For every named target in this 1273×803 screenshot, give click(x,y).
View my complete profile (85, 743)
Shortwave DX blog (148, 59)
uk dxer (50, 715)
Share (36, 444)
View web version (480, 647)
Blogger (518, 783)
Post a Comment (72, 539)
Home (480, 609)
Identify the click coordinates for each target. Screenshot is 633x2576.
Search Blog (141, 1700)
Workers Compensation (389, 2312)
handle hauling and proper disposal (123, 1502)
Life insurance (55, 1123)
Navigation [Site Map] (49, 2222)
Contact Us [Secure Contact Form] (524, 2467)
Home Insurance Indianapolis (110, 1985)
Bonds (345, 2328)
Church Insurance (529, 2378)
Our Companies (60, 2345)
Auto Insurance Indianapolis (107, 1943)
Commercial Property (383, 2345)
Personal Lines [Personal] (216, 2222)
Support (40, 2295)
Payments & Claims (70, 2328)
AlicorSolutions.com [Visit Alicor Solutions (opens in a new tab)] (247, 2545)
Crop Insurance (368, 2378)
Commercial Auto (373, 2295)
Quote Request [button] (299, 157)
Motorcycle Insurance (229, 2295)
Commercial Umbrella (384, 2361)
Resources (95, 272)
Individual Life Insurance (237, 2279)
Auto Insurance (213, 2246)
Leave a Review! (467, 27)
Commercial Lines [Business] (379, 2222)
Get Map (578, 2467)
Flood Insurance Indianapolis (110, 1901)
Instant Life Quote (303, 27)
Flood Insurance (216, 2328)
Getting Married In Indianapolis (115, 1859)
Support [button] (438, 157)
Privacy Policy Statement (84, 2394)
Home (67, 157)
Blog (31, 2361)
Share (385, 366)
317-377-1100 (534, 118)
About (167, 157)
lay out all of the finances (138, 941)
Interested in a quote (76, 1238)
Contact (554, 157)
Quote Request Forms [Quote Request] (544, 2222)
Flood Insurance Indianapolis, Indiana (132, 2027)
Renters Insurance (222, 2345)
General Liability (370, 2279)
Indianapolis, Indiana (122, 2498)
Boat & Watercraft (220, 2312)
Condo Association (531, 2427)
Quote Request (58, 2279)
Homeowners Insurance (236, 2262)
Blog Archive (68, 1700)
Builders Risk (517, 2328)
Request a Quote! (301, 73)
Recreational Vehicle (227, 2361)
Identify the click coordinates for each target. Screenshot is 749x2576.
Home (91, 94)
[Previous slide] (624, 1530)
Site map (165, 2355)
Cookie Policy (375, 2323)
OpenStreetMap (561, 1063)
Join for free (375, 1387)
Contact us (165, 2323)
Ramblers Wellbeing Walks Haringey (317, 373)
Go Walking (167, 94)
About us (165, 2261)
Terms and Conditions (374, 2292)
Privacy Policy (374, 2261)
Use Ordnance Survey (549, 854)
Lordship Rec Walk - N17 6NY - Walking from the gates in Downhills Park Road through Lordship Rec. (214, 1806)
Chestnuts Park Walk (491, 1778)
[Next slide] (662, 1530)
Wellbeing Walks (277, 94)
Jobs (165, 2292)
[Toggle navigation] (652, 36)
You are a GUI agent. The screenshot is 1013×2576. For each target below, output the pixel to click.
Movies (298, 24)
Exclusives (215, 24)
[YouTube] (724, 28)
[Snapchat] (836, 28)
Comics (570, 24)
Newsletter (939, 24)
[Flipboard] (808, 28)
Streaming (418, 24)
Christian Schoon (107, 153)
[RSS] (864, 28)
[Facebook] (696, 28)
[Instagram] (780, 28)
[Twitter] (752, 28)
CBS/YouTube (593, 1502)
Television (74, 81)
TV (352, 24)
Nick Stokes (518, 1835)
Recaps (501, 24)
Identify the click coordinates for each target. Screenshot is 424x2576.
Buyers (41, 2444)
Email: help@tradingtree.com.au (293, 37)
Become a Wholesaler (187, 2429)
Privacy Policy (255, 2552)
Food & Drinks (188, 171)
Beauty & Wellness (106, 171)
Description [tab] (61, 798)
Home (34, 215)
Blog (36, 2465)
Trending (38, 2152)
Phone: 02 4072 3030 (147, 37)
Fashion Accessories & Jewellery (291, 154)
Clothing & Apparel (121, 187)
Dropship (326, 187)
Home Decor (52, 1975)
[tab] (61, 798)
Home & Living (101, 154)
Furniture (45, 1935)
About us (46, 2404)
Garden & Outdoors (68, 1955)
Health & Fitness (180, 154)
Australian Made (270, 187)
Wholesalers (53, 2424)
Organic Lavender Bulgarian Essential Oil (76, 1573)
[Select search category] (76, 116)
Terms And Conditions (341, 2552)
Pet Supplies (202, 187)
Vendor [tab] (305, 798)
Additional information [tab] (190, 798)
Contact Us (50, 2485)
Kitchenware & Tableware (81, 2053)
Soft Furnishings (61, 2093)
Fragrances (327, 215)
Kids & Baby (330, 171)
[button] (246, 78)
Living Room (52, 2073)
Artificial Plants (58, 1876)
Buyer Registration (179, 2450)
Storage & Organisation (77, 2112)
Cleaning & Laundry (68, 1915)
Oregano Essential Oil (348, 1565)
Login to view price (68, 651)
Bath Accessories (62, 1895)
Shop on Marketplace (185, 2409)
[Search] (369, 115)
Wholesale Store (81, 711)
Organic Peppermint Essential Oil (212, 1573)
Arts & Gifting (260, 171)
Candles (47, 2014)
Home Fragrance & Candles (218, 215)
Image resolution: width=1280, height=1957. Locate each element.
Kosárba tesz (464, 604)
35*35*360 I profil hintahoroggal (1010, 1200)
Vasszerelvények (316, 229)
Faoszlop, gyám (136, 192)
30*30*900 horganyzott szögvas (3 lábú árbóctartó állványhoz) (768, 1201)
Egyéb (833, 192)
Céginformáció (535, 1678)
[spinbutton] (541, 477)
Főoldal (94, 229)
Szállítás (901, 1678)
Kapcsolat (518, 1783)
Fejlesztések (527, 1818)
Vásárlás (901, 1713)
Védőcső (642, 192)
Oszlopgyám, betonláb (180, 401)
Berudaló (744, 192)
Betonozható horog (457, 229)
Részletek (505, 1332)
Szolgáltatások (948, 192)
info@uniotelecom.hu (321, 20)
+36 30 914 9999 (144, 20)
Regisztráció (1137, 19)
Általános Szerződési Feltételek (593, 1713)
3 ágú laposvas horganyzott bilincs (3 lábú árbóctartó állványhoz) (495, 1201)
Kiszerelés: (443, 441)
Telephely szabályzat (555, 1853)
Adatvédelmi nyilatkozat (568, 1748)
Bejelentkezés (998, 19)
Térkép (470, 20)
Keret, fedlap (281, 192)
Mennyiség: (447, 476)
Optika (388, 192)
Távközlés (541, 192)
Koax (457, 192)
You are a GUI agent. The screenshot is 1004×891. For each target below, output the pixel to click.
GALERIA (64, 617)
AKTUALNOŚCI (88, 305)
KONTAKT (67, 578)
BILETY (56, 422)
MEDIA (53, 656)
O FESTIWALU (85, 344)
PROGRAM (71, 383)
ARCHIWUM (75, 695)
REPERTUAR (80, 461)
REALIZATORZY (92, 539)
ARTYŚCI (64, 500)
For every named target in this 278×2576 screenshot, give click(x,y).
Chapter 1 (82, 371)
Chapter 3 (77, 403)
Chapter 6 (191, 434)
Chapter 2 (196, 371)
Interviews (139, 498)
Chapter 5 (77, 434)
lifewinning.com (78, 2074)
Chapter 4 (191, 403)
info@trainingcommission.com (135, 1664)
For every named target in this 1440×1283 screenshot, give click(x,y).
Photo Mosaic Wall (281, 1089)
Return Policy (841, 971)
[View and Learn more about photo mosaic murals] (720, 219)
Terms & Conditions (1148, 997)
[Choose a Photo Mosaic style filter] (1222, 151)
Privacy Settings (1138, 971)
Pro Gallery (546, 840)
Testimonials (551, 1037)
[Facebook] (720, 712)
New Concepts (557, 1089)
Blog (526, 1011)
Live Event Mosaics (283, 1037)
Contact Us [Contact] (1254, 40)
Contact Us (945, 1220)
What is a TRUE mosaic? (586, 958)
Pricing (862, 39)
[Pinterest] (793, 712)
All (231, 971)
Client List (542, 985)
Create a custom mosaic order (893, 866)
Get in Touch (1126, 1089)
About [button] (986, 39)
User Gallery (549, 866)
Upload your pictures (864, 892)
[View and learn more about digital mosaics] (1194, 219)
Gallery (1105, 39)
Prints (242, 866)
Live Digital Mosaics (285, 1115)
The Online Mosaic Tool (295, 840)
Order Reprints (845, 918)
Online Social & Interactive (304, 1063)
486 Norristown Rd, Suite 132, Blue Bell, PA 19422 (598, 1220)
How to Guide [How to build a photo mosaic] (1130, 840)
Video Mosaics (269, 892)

----------------------------------------

■ What to work on
Your answer should be the lines above from the one containing "Getting Married In Indianapolis (115, 1859)" through the one containing "Contact (554, 157)", copied exactly and with both ends kept.

■ Answer for this exercise
Getting Married In Indianapolis (115, 1859)
Support [button] (438, 157)
Privacy Policy Statement (84, 2394)
Home (67, 157)
Blog (31, 2361)
Share (385, 366)
317-377-1100 (534, 118)
About (167, 157)
lay out all of the finances (138, 941)
Interested in a quote (76, 1238)
Contact (554, 157)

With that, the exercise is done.